(Assignment)
Each line from the start of the listing below through the line containing "Viní je za dávnou" should be reproduced exactly, with no others.
★ ★ ★
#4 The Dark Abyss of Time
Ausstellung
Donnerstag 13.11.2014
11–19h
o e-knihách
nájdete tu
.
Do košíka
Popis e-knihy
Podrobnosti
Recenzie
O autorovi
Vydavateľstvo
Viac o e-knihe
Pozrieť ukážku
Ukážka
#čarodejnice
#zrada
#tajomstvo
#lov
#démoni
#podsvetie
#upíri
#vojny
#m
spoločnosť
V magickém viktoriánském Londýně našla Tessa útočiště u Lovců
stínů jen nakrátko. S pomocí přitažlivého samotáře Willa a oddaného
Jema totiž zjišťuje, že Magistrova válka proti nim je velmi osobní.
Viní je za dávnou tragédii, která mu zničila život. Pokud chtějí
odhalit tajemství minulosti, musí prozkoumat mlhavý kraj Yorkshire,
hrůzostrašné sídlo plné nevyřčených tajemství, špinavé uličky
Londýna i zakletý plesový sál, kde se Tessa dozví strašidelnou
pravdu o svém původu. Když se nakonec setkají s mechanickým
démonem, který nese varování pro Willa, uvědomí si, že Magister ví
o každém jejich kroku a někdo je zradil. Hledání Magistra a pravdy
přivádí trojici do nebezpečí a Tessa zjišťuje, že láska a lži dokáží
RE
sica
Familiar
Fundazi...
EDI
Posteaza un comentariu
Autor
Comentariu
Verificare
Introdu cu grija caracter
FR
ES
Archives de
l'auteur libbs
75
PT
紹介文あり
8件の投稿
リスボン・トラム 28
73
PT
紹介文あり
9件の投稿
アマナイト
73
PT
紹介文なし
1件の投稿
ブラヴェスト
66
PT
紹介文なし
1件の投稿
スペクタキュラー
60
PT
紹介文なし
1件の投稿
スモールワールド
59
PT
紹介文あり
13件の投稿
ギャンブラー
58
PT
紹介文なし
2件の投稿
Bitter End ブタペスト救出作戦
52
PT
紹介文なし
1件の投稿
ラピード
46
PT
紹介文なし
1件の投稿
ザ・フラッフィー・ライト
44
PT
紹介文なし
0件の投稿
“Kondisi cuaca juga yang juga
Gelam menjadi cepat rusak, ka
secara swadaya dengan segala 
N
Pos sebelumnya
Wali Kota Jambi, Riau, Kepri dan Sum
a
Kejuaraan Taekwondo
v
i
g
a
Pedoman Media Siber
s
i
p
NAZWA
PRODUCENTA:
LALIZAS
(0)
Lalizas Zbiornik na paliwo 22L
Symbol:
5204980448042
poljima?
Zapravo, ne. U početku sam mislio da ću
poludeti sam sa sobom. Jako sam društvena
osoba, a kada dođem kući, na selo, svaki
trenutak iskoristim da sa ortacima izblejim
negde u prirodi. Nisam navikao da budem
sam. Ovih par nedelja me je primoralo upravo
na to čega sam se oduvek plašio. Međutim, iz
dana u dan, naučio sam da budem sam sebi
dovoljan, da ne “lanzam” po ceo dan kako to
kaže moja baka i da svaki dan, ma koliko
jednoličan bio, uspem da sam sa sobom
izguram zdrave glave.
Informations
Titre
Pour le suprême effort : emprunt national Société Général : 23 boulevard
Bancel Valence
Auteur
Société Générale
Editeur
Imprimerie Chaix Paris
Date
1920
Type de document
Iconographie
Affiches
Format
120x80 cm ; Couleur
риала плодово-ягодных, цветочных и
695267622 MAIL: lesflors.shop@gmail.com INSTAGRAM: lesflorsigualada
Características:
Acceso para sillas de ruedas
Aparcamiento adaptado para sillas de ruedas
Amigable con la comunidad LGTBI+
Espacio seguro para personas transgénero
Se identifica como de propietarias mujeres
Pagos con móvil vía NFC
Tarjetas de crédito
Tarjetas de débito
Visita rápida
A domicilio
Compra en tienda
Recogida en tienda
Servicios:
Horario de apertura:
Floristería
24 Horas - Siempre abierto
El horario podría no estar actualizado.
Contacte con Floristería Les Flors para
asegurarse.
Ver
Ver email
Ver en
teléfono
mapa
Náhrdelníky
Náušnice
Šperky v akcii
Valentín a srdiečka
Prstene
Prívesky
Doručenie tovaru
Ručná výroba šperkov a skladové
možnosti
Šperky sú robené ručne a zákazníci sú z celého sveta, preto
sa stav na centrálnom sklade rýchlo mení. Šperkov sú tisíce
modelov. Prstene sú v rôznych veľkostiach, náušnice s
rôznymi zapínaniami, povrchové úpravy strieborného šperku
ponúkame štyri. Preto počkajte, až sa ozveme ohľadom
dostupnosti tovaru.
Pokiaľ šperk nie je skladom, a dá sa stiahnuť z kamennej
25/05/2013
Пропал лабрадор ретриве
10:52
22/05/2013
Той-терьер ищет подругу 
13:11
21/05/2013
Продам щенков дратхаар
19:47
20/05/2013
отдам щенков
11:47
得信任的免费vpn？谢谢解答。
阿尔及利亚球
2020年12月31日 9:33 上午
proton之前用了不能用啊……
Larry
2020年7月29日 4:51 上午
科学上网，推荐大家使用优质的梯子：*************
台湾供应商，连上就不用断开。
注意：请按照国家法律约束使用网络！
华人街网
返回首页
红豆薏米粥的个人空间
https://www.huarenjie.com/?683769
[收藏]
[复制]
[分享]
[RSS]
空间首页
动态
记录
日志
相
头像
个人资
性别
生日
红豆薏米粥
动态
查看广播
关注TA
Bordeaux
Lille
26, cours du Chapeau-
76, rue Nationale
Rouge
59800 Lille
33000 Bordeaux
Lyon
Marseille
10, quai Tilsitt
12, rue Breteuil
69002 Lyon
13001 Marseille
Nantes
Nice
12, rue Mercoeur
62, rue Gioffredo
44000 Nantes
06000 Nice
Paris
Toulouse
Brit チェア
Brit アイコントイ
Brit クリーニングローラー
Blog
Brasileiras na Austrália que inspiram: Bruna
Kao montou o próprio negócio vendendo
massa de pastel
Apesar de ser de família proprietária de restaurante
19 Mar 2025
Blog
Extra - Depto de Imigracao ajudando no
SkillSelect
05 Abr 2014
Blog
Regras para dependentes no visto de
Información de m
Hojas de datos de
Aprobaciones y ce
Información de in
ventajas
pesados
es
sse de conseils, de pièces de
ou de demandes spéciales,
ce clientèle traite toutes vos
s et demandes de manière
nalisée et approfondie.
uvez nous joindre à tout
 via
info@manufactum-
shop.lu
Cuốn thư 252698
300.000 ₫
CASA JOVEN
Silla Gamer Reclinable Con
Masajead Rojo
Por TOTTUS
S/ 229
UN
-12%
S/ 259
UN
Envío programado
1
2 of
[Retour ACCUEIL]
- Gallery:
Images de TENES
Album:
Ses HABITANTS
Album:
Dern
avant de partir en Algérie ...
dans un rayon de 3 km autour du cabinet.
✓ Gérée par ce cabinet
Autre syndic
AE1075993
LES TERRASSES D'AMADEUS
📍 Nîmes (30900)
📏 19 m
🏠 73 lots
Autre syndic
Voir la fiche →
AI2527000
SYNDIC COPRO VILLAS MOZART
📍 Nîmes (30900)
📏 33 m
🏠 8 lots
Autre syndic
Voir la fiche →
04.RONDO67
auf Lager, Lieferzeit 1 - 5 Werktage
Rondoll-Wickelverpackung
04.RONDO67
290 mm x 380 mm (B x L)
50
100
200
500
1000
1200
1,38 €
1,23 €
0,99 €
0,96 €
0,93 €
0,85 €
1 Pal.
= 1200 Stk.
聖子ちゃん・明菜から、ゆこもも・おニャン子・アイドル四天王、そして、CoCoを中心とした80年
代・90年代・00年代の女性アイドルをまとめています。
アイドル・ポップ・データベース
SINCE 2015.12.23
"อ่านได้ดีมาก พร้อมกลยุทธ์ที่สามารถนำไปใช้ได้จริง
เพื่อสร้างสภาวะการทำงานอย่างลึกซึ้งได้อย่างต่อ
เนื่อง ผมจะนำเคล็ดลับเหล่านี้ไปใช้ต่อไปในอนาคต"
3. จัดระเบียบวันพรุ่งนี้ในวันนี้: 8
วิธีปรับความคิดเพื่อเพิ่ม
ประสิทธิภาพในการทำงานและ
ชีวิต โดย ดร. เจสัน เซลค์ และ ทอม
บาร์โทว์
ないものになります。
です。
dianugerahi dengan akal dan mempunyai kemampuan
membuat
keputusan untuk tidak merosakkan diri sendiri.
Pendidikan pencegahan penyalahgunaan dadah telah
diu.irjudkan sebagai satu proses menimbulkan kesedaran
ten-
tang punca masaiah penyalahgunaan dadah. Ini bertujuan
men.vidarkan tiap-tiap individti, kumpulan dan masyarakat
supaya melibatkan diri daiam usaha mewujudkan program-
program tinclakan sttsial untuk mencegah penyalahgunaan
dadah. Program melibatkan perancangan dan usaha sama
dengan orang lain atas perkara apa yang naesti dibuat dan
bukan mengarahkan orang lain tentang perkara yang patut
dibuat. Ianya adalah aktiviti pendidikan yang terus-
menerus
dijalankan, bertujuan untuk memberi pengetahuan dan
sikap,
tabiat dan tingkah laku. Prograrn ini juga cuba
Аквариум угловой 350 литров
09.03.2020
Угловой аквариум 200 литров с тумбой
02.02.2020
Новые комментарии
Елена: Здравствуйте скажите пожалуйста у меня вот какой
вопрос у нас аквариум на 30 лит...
★ ★ ★
(Task solution)
#4 The Dark Abyss of Time
Ausstellung
Donnerstag 13.11.2014
11–19h
o e-knihách
nájdete tu
.
Do košíka
Popis e-knihy
Podrobnosti
Recenzie
O autorovi
Vydavateľstvo
Viac o e-knihe
Pozrieť ukážku
Ukážka
#čarodejnice
#zrada
#tajomstvo
#lov
#démoni
#podsvetie
#upíri
#vojny
#m
spoločnosť
V magickém viktoriánském Londýně našla Tessa útočiště u Lovců
stínů jen nakrátko. S pomocí přitažlivého samotáře Willa a oddaného
Jema totiž zjišťuje, že Magistrova válka proti nim je velmi osobní.
Viní je za dávnou tragédii, která mu zničila život. Pokud chtějí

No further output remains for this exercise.